Addis Ababa, Ethiopia – 27 May 2019 – The African Union Commission(AUC) in partnership with the Coalition for Dialogue on Africa (CoDA), organized a key Stakeholder Dialogue on Continental Trade and Strengthening Implementation of the African Continental Free Trade Area (AfCFTA). This wason the margins of CoDA’s Sixteenth Board Meeting which took place the following day. The purpose of the Stakeholder Dialogue was, among others, to enhance stakeholder engagement on the implementation of the AfCFTA and increase participation opportunities for multiple stakeholders in the work programme of the AfCFTA. In addition to this, the dialogue was held in accordance with the outcomes of the 31st Ordinary Summit of the African Union Heads of State and Government held on 1-2 July in Nouakchott, Mauritania, where the Assembly mandated the AUC to “organize a Civil Society Forum and a Private Sector Forum preceding the July 2019 Summit in Niamey, Niger in order to enhance stakeholder engagement on the implementation of the AfCFTA. The Dialogue was also aimed at building the knowledge and expertise of all stakeholders on the priority trade issues of the AfCFTA among other objectives. It brought together participants from African policy makers, Regional Economic Communities (RECs), African Business Leaders, Business Member Organizations (BMOs) and others.

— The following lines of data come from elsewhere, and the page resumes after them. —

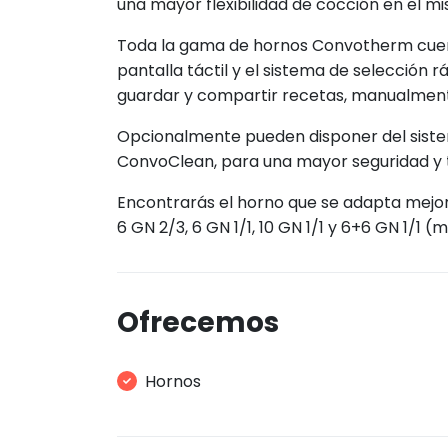
una mayor flexibilidad de cocción en el m
Toda la gama de hornos Convotherm cuent
pantalla táctil y el sistema de selección 
guardar y compartir recetas, manualmen
Opcionalmente pueden disponer del sist
ConvoClean, para una mayor seguridad y tra
Encontrarás el horno que se adapta mejor 
6 GN 2/3, 6 GN 1/1, 10 GN 1/1 y 6+6 GN 1/1 (m
Ofrecemos
Hornos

The Chair of the Board of Directors for CoDA, H.E. Olusegun Obasanjo, former President of the Federal Republic of Nigeria launched the event by welcoming all participants and reaffirming CoDA’s full support to the advancement of this agenda as well as the AU in general. “It is in this spirit of advancing the continent’s development that we; CoDA, have continually worked as a special initiative of the African Union to effectively expand its space for dialogue on pertinent African issues and the AfCFTA is arguably one of the most pertinent issues currently” said the Chair. He continued on this, stating that the financial welfare of the African people and the clear benefits of the AfCFTA upon its implementation to this effect cannot be overemphasized. He expressed on a positive note that, “given CoDA’s comparative advantage and focus in convening such dialogues, we were pleased to work closely with the Commission in this area”. In his conclusion, he urged all who were present to commit to delivering actionable proposals at the necessary levels on this issue. Proposals which the AUC, RECs and other relevant sectors could put into effect towards efficiently implementing this very vital continental agreement.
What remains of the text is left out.